Start by understanding the research context
Before we can prescribe an IT solution, we need to understand the research question our clients are trying to answer, and what purpose the research will serve. For example, an agency may need to make decisions about a chemical. Will it affect human health? What are the potential impacts of exposure? Some chemicals are very data rich—they’ve been around for a long time and have been well studied, so there is a large volume of information to comb through. And other chemicals are emerging contaminants. Not much is known about them, so the data set is much sparser.
Two different chemicals. Two very different data sets. The size of the data set will inform the approach we take to processing it, as will the goal of your research. If you’re trying to put a chemical forward for regulations, you will need to have full confidence in your research—no faults whatsoever. Research of this nature takes more time. But if you’re conducting a prioritization screening exercise, you will favor speed over comprehensiveness, and the IT approach we recommend will be different as a result.
It’s essential to have an anchor in domain expertise when advising public health agencies on IT modernization initiatives. Artificial intelligence and machine learning tools can help researchers in both examples above, but the application of these technologies will vary based upon the data volume, speed, and accuracy needs of the research context.
Data retrieval vs. data extraction
The health research community has become more comfortable with automating data retrieval in recent years, but data extraction is a different story.
Consider first the data retrieval process. In a systematic review of health research, data retrieval involves writing a query for a database that throws out a net and pulls in 95% of the articles that have anything to do with what you’re looking for.
The biggest risk with data retrieval is that you'll miss some of the relevant articles or data. Your data retrieval net might pull in irrelevant data, but you can weed that out later. The important thing is to retrieve as many of the relevant articles (or data) as possible.
Data extraction is not about casting a net. Instead it’s about mining for the important things. You’re going into each of those articles you retrieved to extract the relevant information. There are two risks: you might miss extracting data that’s actually important to answer your research question or you might extract the wrong data that doesn’t help answer the question. Using machine learning for data extraction is a higher-risk proposition because, in the end, this extracted data is what you’ll use to answer the research question and draw conclusions and you may lose context or miss an important finding.
The reliability of machine learningThere is room for machine learning in data extraction, but health researchers are understandably apprehensive. Some fear machine learning processes will be inaccurate, will somehow not get the right data out, or will change the meaning of that data.
Regulators require that machine learning omits no more than 5% of relevant articles or publications. When relevant data are omitted, imprecise conclusions may be drawn, which may impact confidence in conclusions and ultimately lead to regulations based on partial evidence. However, the biggest concern is whether these omitted articles are inherently different in conclusion, despite similar original hypotheses, such that the omission leads to a systematic bias in the conclusions drawn.
Supervised clustering—based on the theory of semi-supervised learning—can classify documents and generate accurate and unbiased estimates of model accuracy with a minimal training dataset.
In a research paper, we used two previously classified datasets related to chemical toxicity to demonstrate the accuracy and lack of bias in model performance metrics generated by supervised clustering. Simulations showed that the accuracy and manual work saved using our supervised clustering method is comparable to the performance of more expensive supervised machine learning-based methods.

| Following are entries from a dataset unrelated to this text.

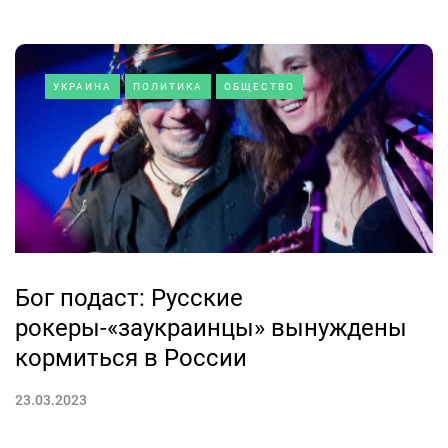
УКРАИНА
ПОЛИТИКА
ОБЩЕСТВО
Бог подаст: Русские
рокеры-«заукраинцы» вынуждены
кормиться в России
23.03.2023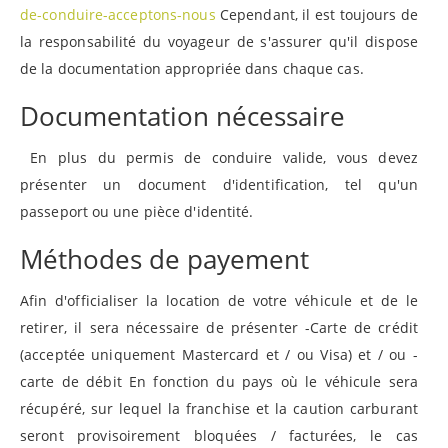
de-conduire-acceptons-nous
Cependant, il est toujours de
la responsabilité du voyageur de s'assurer qu'il dispose
de la documentation appropriée dans chaque cas.
Documentation nécessaire
En plus du permis de conduire valide, vous devez
présenter un document d'identification, tel qu'un
passeport ou une pièce d'identité.
Méthodes de payement
Afin d'officialiser la location de votre véhicule et de le
retirer, il sera nécessaire de présenter -Carte de crédit
(acceptée uniquement Mastercard et / ou Visa) et / ou -
carte de débit En fonction du pays où le véhicule sera
récupéré, sur lequel la franchise et la caution carburant
seront provisoirement bloquées / facturées, le cas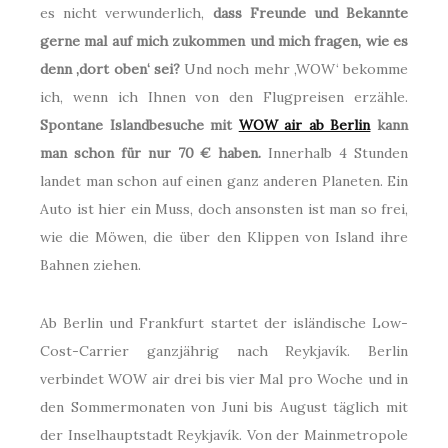
es nicht verwunderlich,
dass Freunde und Bekannte
gerne mal auf mich zukommen und mich fragen, wie es
denn ‚dort oben‘ sei?
Und noch mehr ‚WOW‘ bekomme
ich, wenn ich Ihnen von den Flugpreisen erzähle.
Spontane Islandbesuche mit
WOW air ab Berlin
kann
man schon für nur 70 € haben.
Innerhalb 4 Stunden
landet man schon auf einen ganz anderen Planeten. Ein
Auto ist hier ein Muss, doch ansonsten ist man so frei,
wie die Möwen, die über den Klippen von Island ihre
Bahnen ziehen.
Ab Berlin und Frankfurt startet der isländische Low-
Cost-Carrier ganzjährig nach Reykjavík. Berlin
verbindet WOW air drei bis vier Mal pro Woche und in
den Sommermonaten von Juni bis August täglich mit
der Inselhauptstadt Reykjavík. Von der Mainmetropole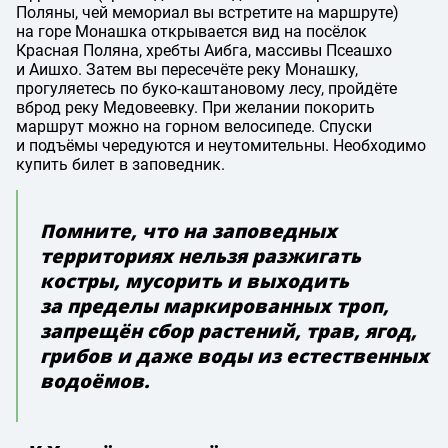
Поляны, чей мемориал вы встретите на маршруте)
на горе Монашка открывается вид на посёлок
Красная Поляна, хребты Аибга, массивы Псеашхо
и Аишхо. Затем вы пересечёте реку Монашку,
прогуляетесь по буко-каштановому лесу, пройдёте
вброд реку Медовеевку. При желании покорить
маршрут можно на горном велосипеде. Спуски
и подъёмы чередуются и неутомительны. Необходимо
купить билет в заповедник.
Помните, что на заповедных
территориях нельзя разжигать
костры, мусорить и выходить
за пределы маркированных троп,
запрещён сбор растений, трав, ягод,
грибов и даже воды из естественных
водоёмов.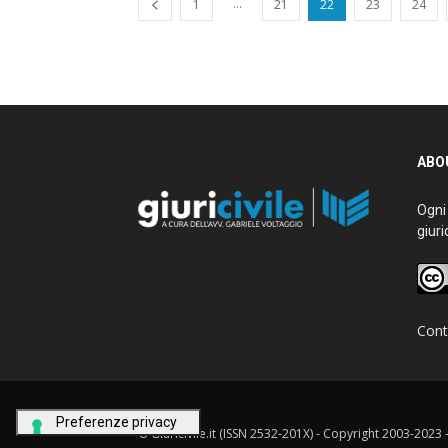
...
1
21
22
23
24
ABOU
Ogni g
giurid
Conta
© Giuricivile.it (ISSN 2532-201X) - Copyright 2003-2023 - M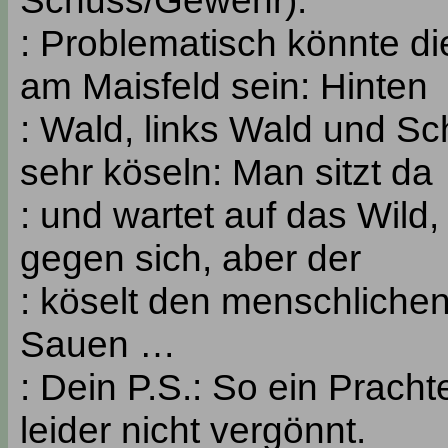
Schuss/Gewehr).
: Problematisch könnte d
am Maisfeld sein: Hinten
: Wald, links Wald und S
sehr köseln: Man sitzt da
: und wartet auf das Wild
gegen sich, aber der
: köselt den menschlichen
Sauen …
: Dein P.S.: So ein Prach
leider nicht vergönnt.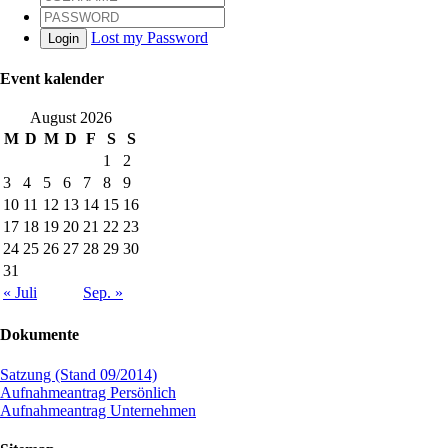
Lost my Password
Login
Event kalender
August 2026
M
D
M
D
F
S
S
1
2
3
4
5
6
7
8
9
10
11
12
13
14
15
16
17
18
19
20
21
22
23
24
25
26
27
28
29
30
31
« Juli
Sep. »
Dokumente
Satzung (Stand 09/2014)
Aufnahmeantrag Persönlich
Aufnahmeantrag Unternehmen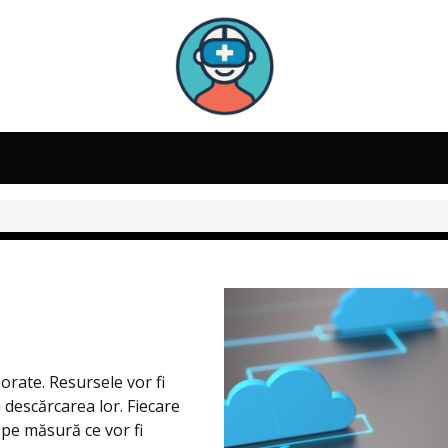
borate. Resursele vor fi
a descărcarea lor. Fiecare
 pe măsură ce vor fi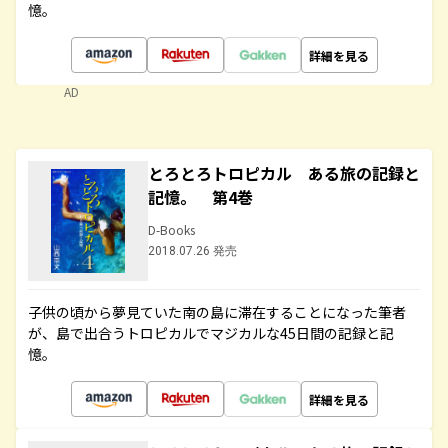
憶。
詳細を見る
AD
とろとろトロピカル ある旅の記録と
記憶。 第4巻
D-Books
2018.07.26 発売
子供の頃から夢見ていた南の島に滞在することになった筆者
が、島で出合うトロピカルでマジカルな45日間の記録と記
憶。
詳細を見る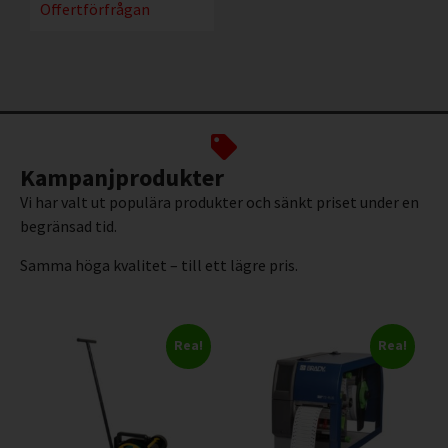
Offertförfrågan
Kampanjprodukter
Vi har valt ut populära produkter och sänkt priset under en
begränsad tid.
Samma höga kvalitet – till ett lägre pris.
Rea!
Rea!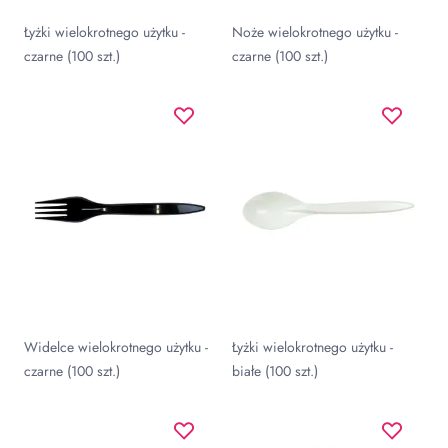
Łyżki wielokrotnego użytku -
Noże wielokrotnego użytku -
czarne (100 szt.)
czarne (100 szt.)
Widelce wielokrotnego użytku -
Łyżki wielokrotnego użytku -
czarne (100 szt.)
białe (100 szt.)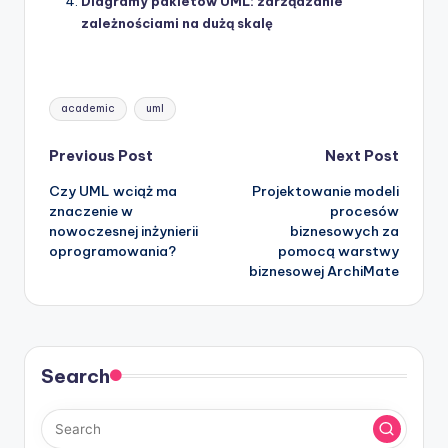
Diagramy pakietów UML: zarządzanie
zależnościami na dużą skalę
Tags:
academic
uml
Post
Previous Post
Next Post
Czy UML wciąż ma
Projektowanie modeli
navigation
znaczenie w
procesów
nowoczesnej inżynierii
biznesowych za
oprogramowania?
pomocą warstwy
biznesowej ArchiMate
Search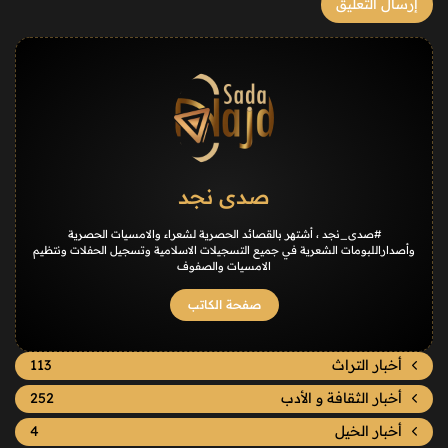
صدى نجد
#صدى_نجد ، أشتهر بالقصائد الحصرية لشعراء والامسيات الحصرية
وأصداراللبومات الشعرية في جميع التسجيلات الاسلامية وتسجيل الحفلات ونتظيم
الامسيات والصفوف
صفحة الكاتب
أخبار التراث
113
أخبار الثقافة و الأدب
252
أخبار الخيل
4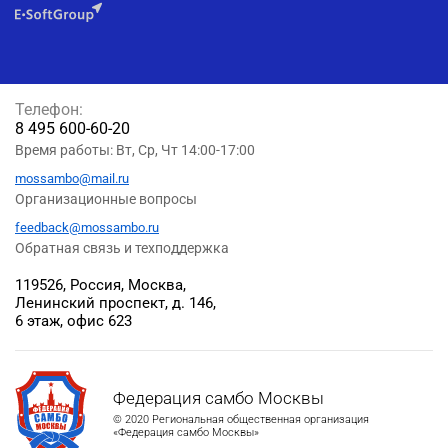
Телефон:
8 495 600-60-20
Время работы: Вт, Ср, Чт 14:00-17:00
mossambo@mail.ru
Организационные вопросы
feedback@mossambo.ru
Обратная связь и техподдержка
119526, Россия, Москва,
Ленинский проспект, д. 146,
6 этаж, офис 623
Федерация самбо Москвы
© 2020 Региональная общественная организация
«Федерация самбо Москвы»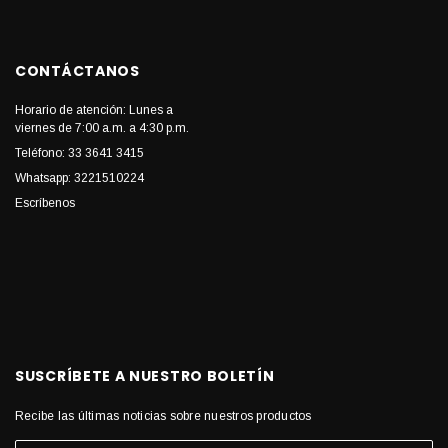
CONTÁCTANOS
Horario de atención: Lunes a
viernes de 7:00 a.m. a 4:30 p.m.
Teléfono: 33 3641 3415
Whatsapp: 3221510224
Escríbenos
SUSCRÍBETE A NUESTRO BOLETÍN
Recibe las últimas noticias sobre nuestros productos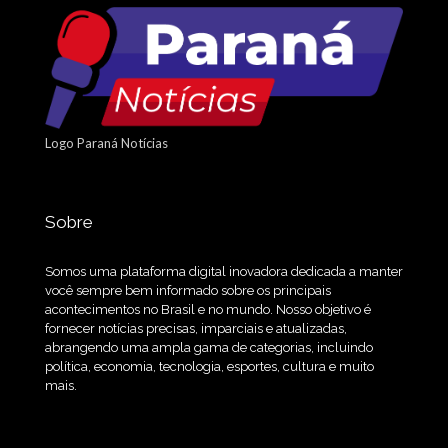
Logo Paraná Notícias
Sobre
Somos uma plataforma digital inovadora dedicada a manter
você sempre bem informado sobre os principais
acontecimentos no Brasil e no mundo. Nosso objetivo é
fornecer notícias precisas, imparciais e atualizadas,
abrangendo uma ampla gama de categorias, incluindo
política, economia, tecnologia, esportes, cultura e muito
mais.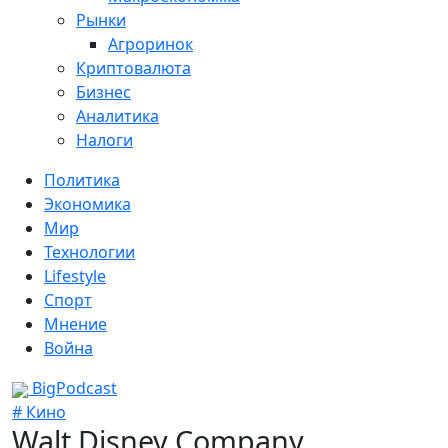
Рынки
Агроринок
Криптовалюта
Бизнес
Аналитика
Налоги
Политика
Экономика
Мир
Технологии
Lifestyle
Спорт
Мнение
Война
BigPodcast
# Кино
Walt Disney Company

While this and other methods can potentially reduce training dataset size compared to random sampling, they potentially suffer from biased accuracy predictions that negate their potential benefits. In other words, when an active machine learning algorithm tells a user that the user can stop training it and makes predictions on the fraction of relevant documents contained in the discarded documents, it may be omitting more relevant articles than it declares. This poses serious problems in the regulatory context.
Can a machine learning solution help your agency meet its mission?The cost savings and efficiencies offered by machine learning make it inevitable that this technology will be critical to health research. Already, it has proven to be a powerful tool for helping our own clients make decisions more quickly, and with more data-backed authority.
In the regulatory environment, however, issues around legal and scientific defensibility still present some potential barriers to the adoption of machine learning. The future of machine learning in health research will continue to require careful interaction among subject matter experts, technologists, and computer programmers.
Not to mention plenty of very human quality control.